___ Material shown

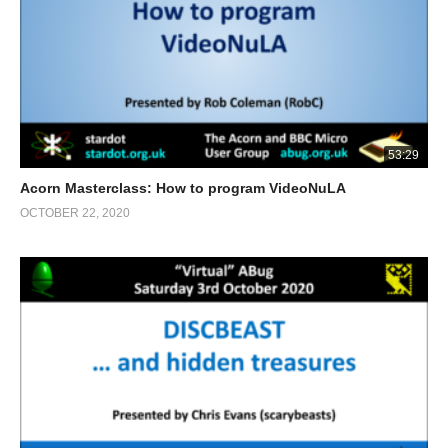
53:29
Acorn Masterclass: How to program VideoNuLA
OCTOBER 22, 2020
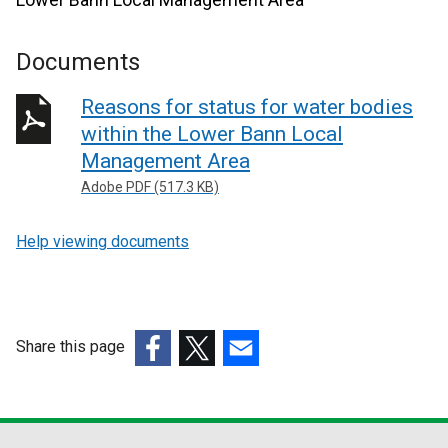
Documents
Reasons for status for water bodies
within the Lower Bann Local
Management Area
Adobe PDF (517.3 KB)
Help viewing documents
Share this page
(external
(external
(external
link
link
link
opens
opens
opens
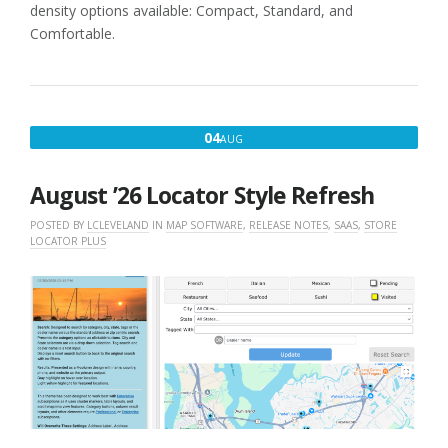
density options available: Compact, Standard, and
Comfortable.
AUGUST
04
AUG
4,
2026
August ’26 Locator Style Refresh
POSTED BY
LCLEVELAND
IN
MAP SOFTWARE
,
RELEASE NOTES
,
SAAS
,
STORE
LOCATOR PLUS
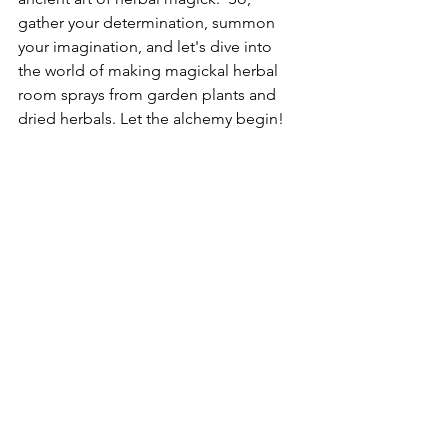
gather your determination, summon 
your imagination, and let's dive into 
the world of making magickal herbal 
room sprays from garden plants and 
dried herbals. Let the alchemy begin!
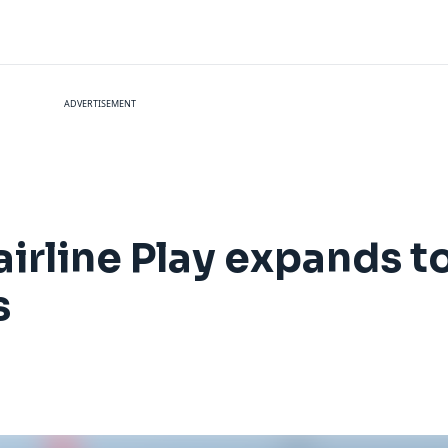
ADVERTISEMENT
irline Play expands to
s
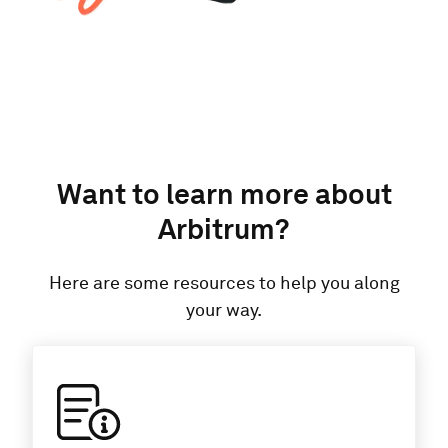
Want to learn more about
Arbitrum
?
Here are some resources to help you along
your way.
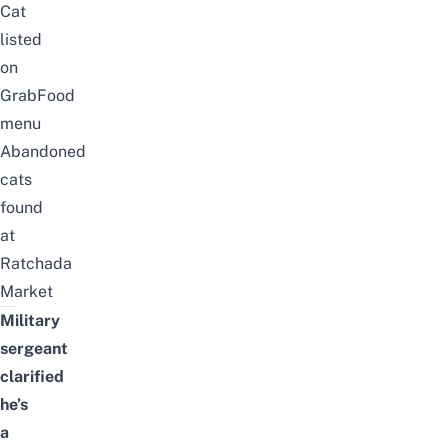
Cat
listed
on
GrabFood
menu
Abandoned
cats
found
at
Ratchada
Market
Military
sergeant
clarified
he’s
a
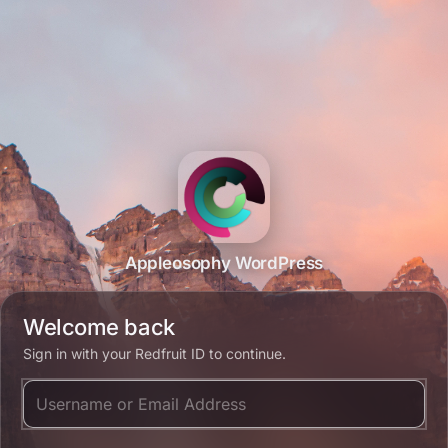
Appleosophy WordPress
Welcome back
Sign in with your Redfruit ID to continue.
Username or Email Address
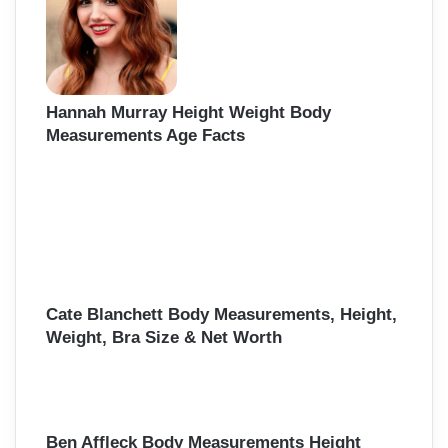
Hannah Murray Height Weight Body
Measurements Age Facts
Cate Blanchett Body Measurements, Height,
Weight, Bra Size & Net Worth
Ben Affleck Body Measurements Height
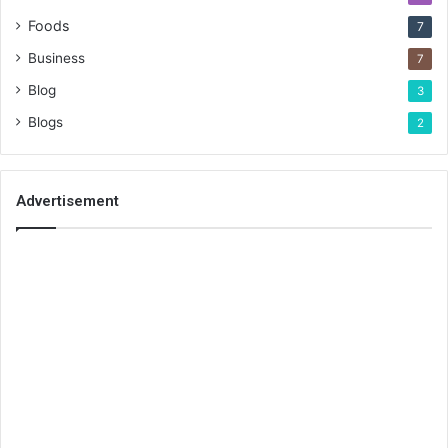
Foods
7
Business
7
Blog
3
Blogs
2
Advertisement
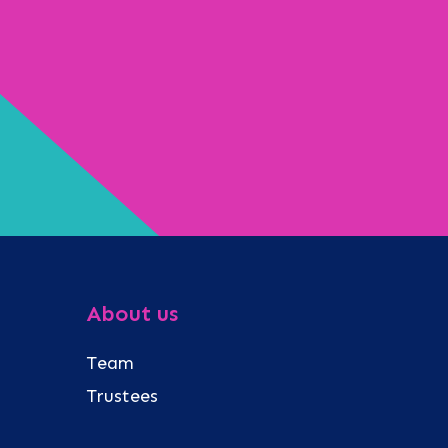
About us
Team
Trustees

______

Instructions for the task: Only the lines from the one with "Appleosophy WordPress" to the end of the listing, both ends included, should be retyped exactly; no pictures belong in the copy.

Response area:
Appleosophy WordPress
Welcome back
Sign in with your Redfruit ID to continue.
Username or Email Address
Hannah Murray Height Weight Body
Measurements Age Facts
Cate Blanchett Body Measurements, Height,
Weight, Bra Size & Net Worth
Ben Affleck Body Measurements Height
Foods
7
Business
7
Blog
3
Blogs
2
Advertisement
About us
Team
Trustees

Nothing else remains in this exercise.